MANCHESTER, N.H., Sept. 21 (UPI) -- New Hampshire officials say there is an "extremely low risk" of infection for people who may have been exposed to surgical equipment used on a patient who died.
The patient died after undergoing neurological surgery this year at Catholic Medical Center in Manchester, CNN reported Saturday.
Health officials have confirmed the patient suffered from sporadic Creutzfeldt-Jakob disease, a rare, always-fatal degenerative brain disease.

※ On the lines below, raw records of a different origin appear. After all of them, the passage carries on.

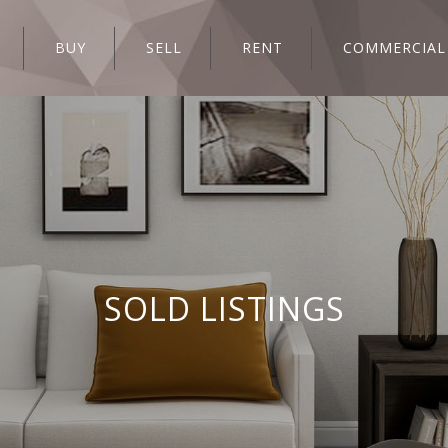
BUY
SELL
RENT
COMMERCIAL
SOLD LISTINGS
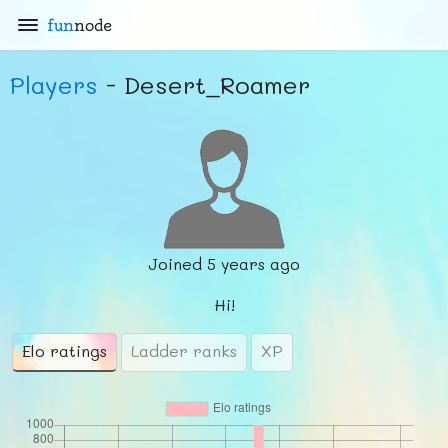
fun
node
Players
- Desert_Roamer
Joined
5 years ago
Hi!
Elo ratings
Ladder ranks
XP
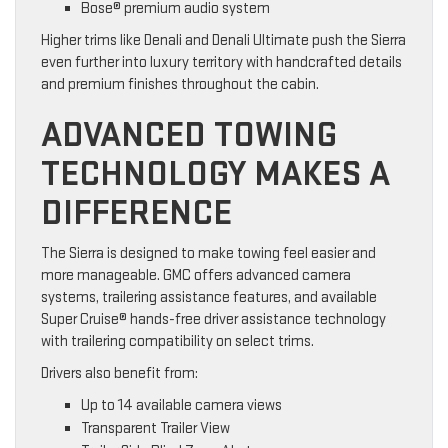
Bose® premium audio system
Higher trims like Denali and Denali Ultimate push the Sierra
even further into luxury territory with handcrafted details
and premium finishes throughout the cabin.
ADVANCED TOWING
TECHNOLOGY MAKES A
DIFFERENCE
The Sierra is designed to make towing feel easier and
more manageable. GMC offers advanced camera
systems, trailering assistance features, and available
Super Cruise® hands-free driver assistance technology
with trailering compatibility on select trims.
Drivers also benefit from:
Up to 14 available camera views
Transparent Trailer View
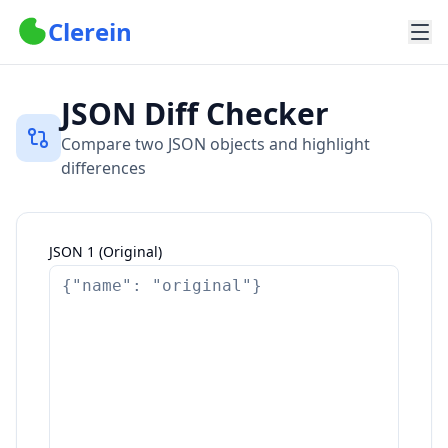
Clerein
JSON Diff Checker
Compare two JSON objects and highlight
differences
JSON 1 (Original)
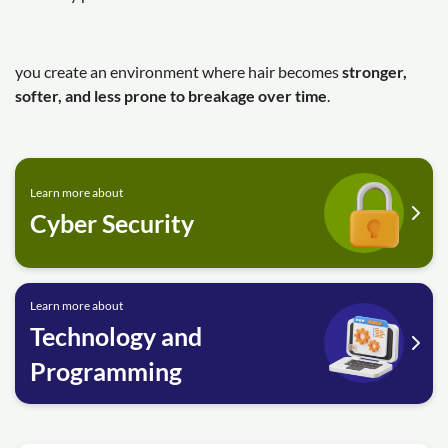
you create an environment where hair becomes
stronger,
softer, and less prone to breakage over time
.
Learn more about
Cyber Security
Learn more about
Technology and
Programming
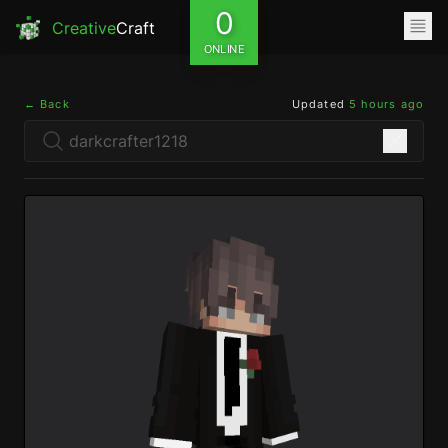
0
Creative
Craft
ONLINE
← Back
Updated
5 hours ago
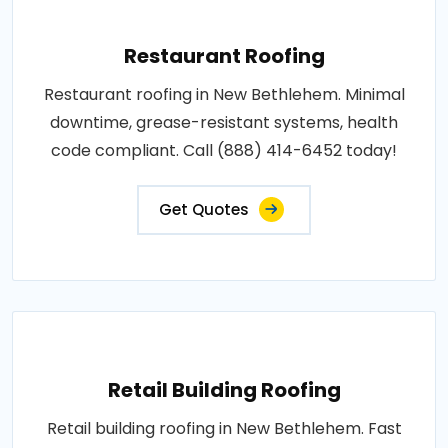
Restaurant Roofing
Restaurant roofing in New Bethlehem. Minimal
downtime, grease-resistant systems, health
code compliant. Call (888) 414-6452 today!
Get Quotes
Retail Building Roofing
Retail building roofing in New Bethlehem. Fast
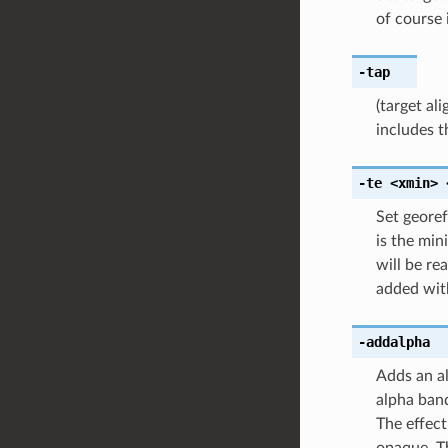
of course 
-tap
(target al
includes t
-te
<xmin>
Set georef
is the min
will be re
added wi
-addalpha
Adds an al
alpha band
The effect
opaque. T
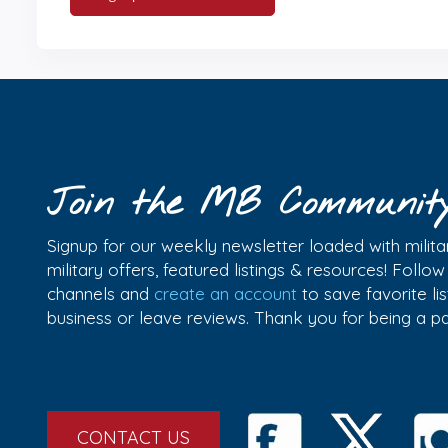
Join the MB Communit
Signup for our weekly newsletter loaded with militar
military offers, featured listings & resources! Follo
channels and
create an account
to save favorite l
business or leave reviews. Thank you for being a 
CONTACT US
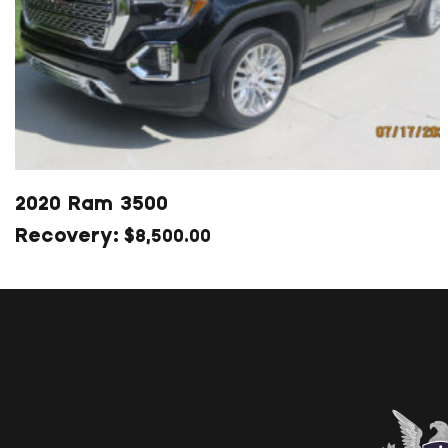
2020 Ram 3500
$
8,500.00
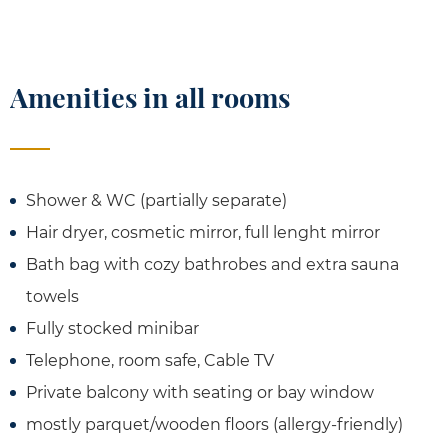
Amenities in all rooms
Shower & WC (partially separate)
Hair dryer, cosmetic mirror, full lenght mirror
Bath bag with cozy bathrobes and extra sauna
towels
Fully stocked minibar
Telephone, room safe, Cable TV
Private balcony with seating or bay window
mostly parquet/wooden floors (allergy-friendly)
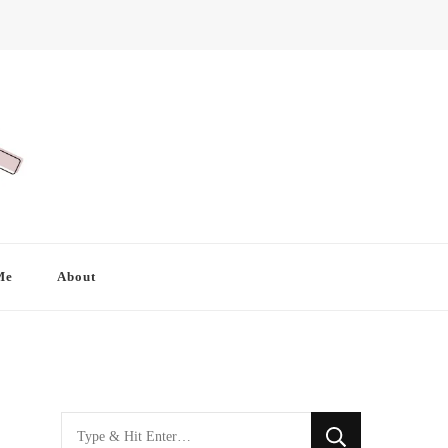
Me
About
Looking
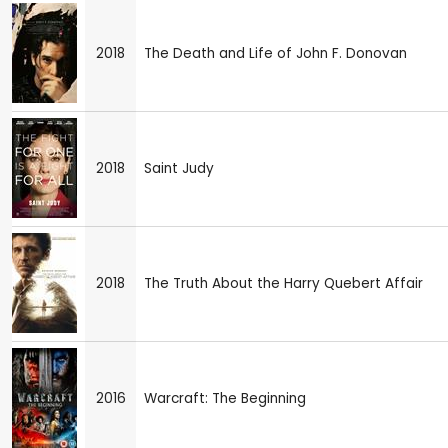
2018
The Death and Life of John F. Donovan
2018
Saint Judy
2018
The Truth About the Harry Quebert Affair
2016
Warcraft: The Beginning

"Though we are not surprised by the test results, we are saddened by the toll this disease takes on families," said Dr. Jose Montero, New Hampshire's public health director.
By the time the diagnosis was suspected, equipment used in the patient's surgery had already been used on several other patient, possibly exposing them to the disease. Normal sterilization procedures are not enough to rid medical equipment of the disease proteins.
The New Hampshire Department of Health and Human Services said this month eight people who were treated at the Manchester hospital were being monitored for Creutzfeldt-Jakob disease.
Massachusetts health authorities said five patients at Cape Cod Hospital were being watched for the disease because surgeons at that hospital used the same potentially contaminated medical equipment as in the hospital in New Hampshire.
"We let them know we will continue to help and support them and to monitor their health going forward," said hospital president Dr. Joseph Pepe, "even though the risk is extremely low that any of these patients was infected."